As a youth, Stout learned to play every band instrument. He parlayed that talent and a love for music into a career in teaching, composing, conducting, and performing. He became a talented pianist.

Stout died July 3, 2004. He was 87.

The Kirksville native earned a degree in education in 1936 at Northeast Missouri State Teachers College-now Truman State University-before marrying fellow student Mildred Boehner. He was awarded a scholarship to the Eastman School of Music in Rochester, New York, and received a Master of Music degree in 1938. Later he taught four years at his alma mater in Kirksville, did graduate study at the University of Iowa, and taught elementary school music part-time while working at the Kansas City, Missouri, Pratt & Whitney factory in 1944-45.

The Stouts, their two daughters, and a son moved to Pullman in 1945. He thus began a 34-year association with the Washington State University music department. He returned to Rochester for the 1949-50 school year and received his Ph.D. in 1951. He was elected department chair at WSU that same year and served in that capacity for 16 years (1951-67). Following a mild heart attack, he took early retirement in 1979. The next year, the listening library in Kimbrough Hall was dedicated in his name.

Stout wrote more than 50 musical compositions and arrangements, most of them choral works. He considered a performance of the oratorio, Elijah, with the famed William Warfield as soloist, a highlight of his conducting career.

Whenever possible Stout taught a freshman music theory class so he could become acquainted with music majors early in their academic program. As a pianist, he performed in two-piano duos and other faculty ensembles, including The Kimbrough Trio. For two decades he directed the Greystone Presbyterian Church choir.

In 1958 he purchased a Steinway reproducing piano and restored it. He also collected piano rolls recorded by early 20th century pianists. His collection numbered 2,500. He wrote scripts and recorded half-hour radio shows for a series titled The Legendary Pianists. The 242 programs, distributed for broadcast use by WSU’s Radio Tape Network, aired weekly over KWSU and more than 200 educational and commercial stations nationally during the 1960s and 1970s. Two years ago the tapes were transcribed to CDs.

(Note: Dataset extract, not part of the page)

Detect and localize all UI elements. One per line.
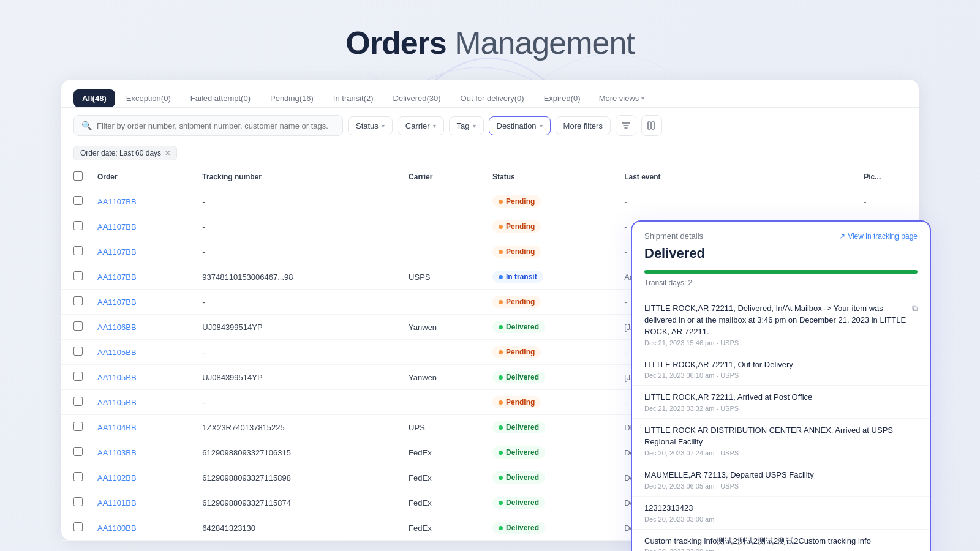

In 1996, the Stouts joined a small group of Pullmanites dedicated to reclaiming the old Pullman High School. The three-story brick structure, known now as the Gladish Community and Cultural Center, was the site of an August 21, 2004, celebration of his life.

Fascinated by genealogy, Stout researched and published four books documenting his grandparents’ ancestors and descendants. Thirteen years later, he published a larger, more extensive volume, Genealogy of The Kemble (Kimble) Family in America.

Memorial contributions may be made to the Kemble Stout Endowed Music Scholarship, c/o Joshua Knudson, PO Box 642632, Pullman, Washington 99164-2632, 509-335-3765, or to the Friends of Gladish, c/o Gladish Community and Cultural Center, 115 NW State Street, Pullman, Washington 99163.

“His main interest never varied; it was always music.”